Comme une rencontre inéluctable de deux plaques tectoniques glissant sur le même globe terrestre, l’ivrogne cherchant aventure et le fou omniprésent avançaient chacun vers l’autre, sous nos yeux attentifs.
Et c’était un moment extraordinaire! Le Dieu du vent rencontrait le Dieu du voyage!
Ce fut un moment éphémère, comme le sont toutes les beautés. Les deux génies se sont croisés, et une dispute a rapidement éclaté. Nous n’avons rien compris à ce que disait l’homme ivre, qui parlait en mastiquant sa langue, par contre, nous entendions le fou crier : « Je te baise! Je te baise! Je te baise! ». A ces mots, l’ivrogne fit demi-tour très rapidement, tout en vociférant des mots inintelligibles. Le fou le suivit un moment, jusqu’à ne plus voir ni entendre son partenaire de jeu. Mais bien sûr, il continua à lui crier après pendant un très long moment.
Victorieux devant son public de passants et de consommateurs de la nuit, tous d’apparence indifférents à sa gloire, le fou reprit son intérêt premier pour Elena qui n’était toujours ni à sa fenêtre ni dehors.
Le maître du secteur nous sortit ensuite une banane de nulle part, et l’éplucha: son intention était de la manger tranquillement en marchant sur la chaussée.
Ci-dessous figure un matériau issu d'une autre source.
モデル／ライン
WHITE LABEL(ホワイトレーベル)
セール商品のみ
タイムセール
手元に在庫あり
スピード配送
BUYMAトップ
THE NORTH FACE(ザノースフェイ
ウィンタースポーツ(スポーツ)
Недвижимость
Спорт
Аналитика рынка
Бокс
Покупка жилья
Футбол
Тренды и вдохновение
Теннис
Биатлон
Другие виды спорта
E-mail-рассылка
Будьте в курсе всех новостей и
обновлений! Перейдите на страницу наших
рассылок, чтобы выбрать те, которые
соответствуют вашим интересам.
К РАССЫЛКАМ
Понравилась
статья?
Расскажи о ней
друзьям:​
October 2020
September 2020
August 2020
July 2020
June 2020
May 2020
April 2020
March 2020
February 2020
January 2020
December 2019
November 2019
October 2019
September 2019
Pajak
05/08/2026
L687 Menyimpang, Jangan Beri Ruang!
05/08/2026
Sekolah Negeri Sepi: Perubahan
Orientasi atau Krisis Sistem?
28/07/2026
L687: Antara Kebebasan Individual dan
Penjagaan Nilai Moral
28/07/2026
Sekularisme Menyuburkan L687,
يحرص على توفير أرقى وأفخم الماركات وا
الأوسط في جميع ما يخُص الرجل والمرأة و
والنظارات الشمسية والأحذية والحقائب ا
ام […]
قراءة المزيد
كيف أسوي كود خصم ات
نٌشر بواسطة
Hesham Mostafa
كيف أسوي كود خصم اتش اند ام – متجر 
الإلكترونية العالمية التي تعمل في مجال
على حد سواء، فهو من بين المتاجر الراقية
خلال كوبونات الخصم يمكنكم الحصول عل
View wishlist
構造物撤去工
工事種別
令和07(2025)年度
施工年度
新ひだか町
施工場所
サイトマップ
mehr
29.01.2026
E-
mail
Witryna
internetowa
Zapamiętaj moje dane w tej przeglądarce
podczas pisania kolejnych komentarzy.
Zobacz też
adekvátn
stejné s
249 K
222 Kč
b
Mais voici que le destin s’acharne sur notre Ulysse du soir: un mini embouteillage s’était créé dans la rue, et les voitures étaient à l’arrêt, dont une en particulier, celle de la police, s’était retrouvée devant notre ami, l’empêchant d’avancer dans sa rue! Soudain empli de colère, Le fou en rouge balance la banane devant la voiture de police en sermonnant les policiers: « avance, tu es devant moi! » .
Comme à chaque fois qu’il tenait une phrase, il la répétait à tue tête, an y ajoutant des « putain » et des « merde » pour varier.
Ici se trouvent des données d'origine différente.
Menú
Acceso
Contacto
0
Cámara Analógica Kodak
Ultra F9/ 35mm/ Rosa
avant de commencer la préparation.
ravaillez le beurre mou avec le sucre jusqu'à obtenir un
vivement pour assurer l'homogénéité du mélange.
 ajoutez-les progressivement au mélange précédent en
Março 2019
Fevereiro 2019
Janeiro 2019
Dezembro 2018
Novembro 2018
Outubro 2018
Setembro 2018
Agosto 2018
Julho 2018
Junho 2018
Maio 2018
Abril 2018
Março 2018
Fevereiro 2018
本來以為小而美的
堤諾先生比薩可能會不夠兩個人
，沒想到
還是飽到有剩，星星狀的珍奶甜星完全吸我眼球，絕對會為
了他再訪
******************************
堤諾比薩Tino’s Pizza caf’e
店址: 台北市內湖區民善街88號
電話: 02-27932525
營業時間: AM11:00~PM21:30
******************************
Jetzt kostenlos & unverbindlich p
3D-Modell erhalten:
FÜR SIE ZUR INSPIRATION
J’apporte ici une précision: le fou était noir! Bien sûr, en voyant les policiers sortir furieux de leur voiture, nous ne lui donnions alors pas longtemps à vivre. Mais de la même façon qu’il avait repoussé l’ivrogne, il eut raison des policiers qui s’étaient vite contenté de le blâmer sans conviction, et étaient remontés dans leur voiture, sûrement agacés de lui avoir accordé quelques minutes de leur temps de ballade.
Voilà le récit d’une superbe soirée qui m’a démontré le pouvoir incroyable de la folie authentique ! Elle ramène à son rang l’ivresse qui lui est subordonnée, et elle domine la raison qui n’est qu’une illusion face à la réalité de l’absurde!